柳老夫人叹了一口气,心里明白即便夏子衿拒绝她不肯压下此事也是无可厚非,只是为了柳家,她也不得已要做这种会让夏子衿心里起疙瘩的事情。
本以为夏子衿不想同意,柳老夫人张张口想再说些什么,夏子衿浅浅的声音却在耳边响了起来。
“外祖母的心意,子衿明白。虽说这以巫蛊之术诅咒皇室公主罪当凌迟……”
夏子衿含着一丝笑意掠过柳纤纤听到凌迟二字瞬间恐惧得花容失色双眼愣直的柳纤纤,又继续道:“但是子衿念及一丝血亲关系,也不忍外祖母与其他亲人为此事无端受父皇降责。倒也罢了,父皇那边子衿会瞒着,此事便交给外祖母与舅舅全权处置吧,相信二位长辈都是公正明理的,不会让子衿受委屈。”
柳老夫人动容不已,为夏子衿替柳家人如此考虑周全而感动欣慰,拉着夏子衿的手叹言:“外祖母惭愧,本应该为你做主,却要你为难……”

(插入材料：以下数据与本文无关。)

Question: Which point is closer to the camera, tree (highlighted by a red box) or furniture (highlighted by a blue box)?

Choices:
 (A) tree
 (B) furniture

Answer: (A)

说罢冷怒地瞪了柳纤纤一眼道:“还不快谢过公主?若是让皇上知道你犯下这样滔天的祸事,你即便一死也难辞其咎!”
柳纤纤已经有些精神恍惚,对死亡的惧怕与出于怨恨夏子衿的自尊心让她几近疯狂,她尖叫了一声道:“我凭什么要谢她!自从她回来就什么都要踩在我头上,如果不是因为她,我才是你们心里最疼爱的柳家幼女,如果不是因为她,昨日我又何至在那么多人的面前被怂恿着和一个六品的小官结亲?这是她欠我的!”

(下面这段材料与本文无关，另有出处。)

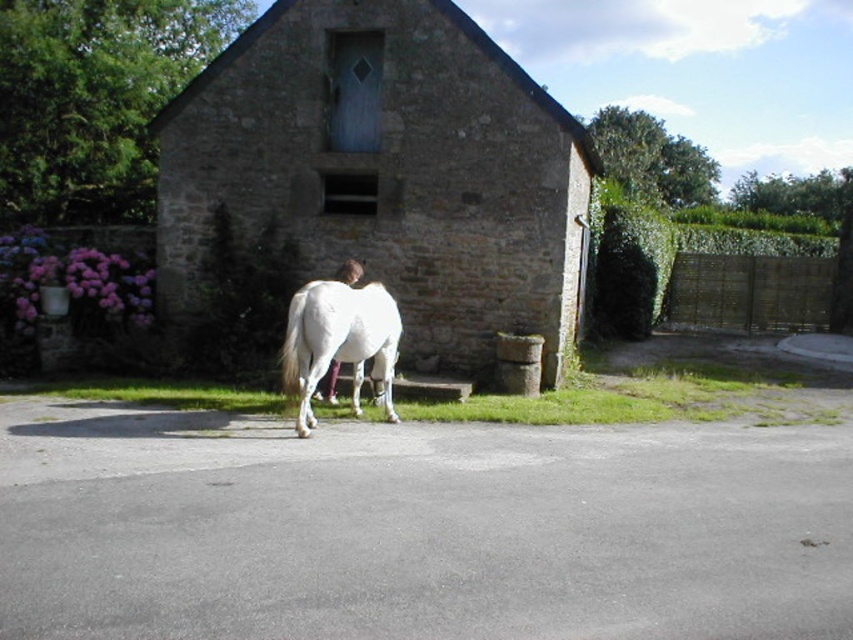 Question: Which point appears closest to the camera in this image?

Choices:
 (A) (282, 209)
 (B) (199, 548)
 (C) (349, 333)

Answer: (B)

Question: In this image, where is stone barn at center located relative to white glossy horse at center?

Choices:
 (A) above
 (B) below

Answer: (A)

Question: Which point appears farthest from the camera in this image?

Choices:
 (A) (297, 365)
 (B) (12, 570)
 (C) (329, 33)

Answer: (C)

Question: Which point is closer to the camera?

Choices:
 (A) white glossy horse at center
 (B) stone barn at center
 (C) gray asphalt driveway at center

Answer: (C)

Question: Is gray asphalt driveway at center positioned in front of stone barn at center?

Choices:
 (A) no
 (B) yes

Answer: (B)

Question: Is the position of gray asphalt driveway at center less distant than that of white glossy horse at center?

Choices:
 (A) yes
 (B) no

Answer: (A)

厅中响起了啪地一声脆响,柳纤纤的脸颊上疼痛还未消除,又重加了一层。她捂着被柳老夫人摔了第二个耳光的右脸,委屈,怨怒,不甘,翻涌交织在眼中,有着无以言喻的难堪。
“来人!把表小姐关进她自己房间里去,用重鎏铜锁锁上,没有我的命令不准放出来!”
两名下人应声上前,伸手扣住柳纤纤的胳膊,她吼了一声滚开,便哭着提裙跑出了膳厅。
“还不去追?”柳老夫人黑着脸看向下人,深深地叹了一口气。
好好的早晨闹成了这幅模样,大家心中都不舒服,柳相钦和柳安祁还在朝中与明圣帝商讨国事未回,一会儿回来知晓此时也定是心中不快。
“外祖母,时辰不早了,子衿也该回宫去了。”夏子衿柔声道了一句。
柳老夫人点点头,向她承诺一定会管教与严厉惩罚柳纤纤。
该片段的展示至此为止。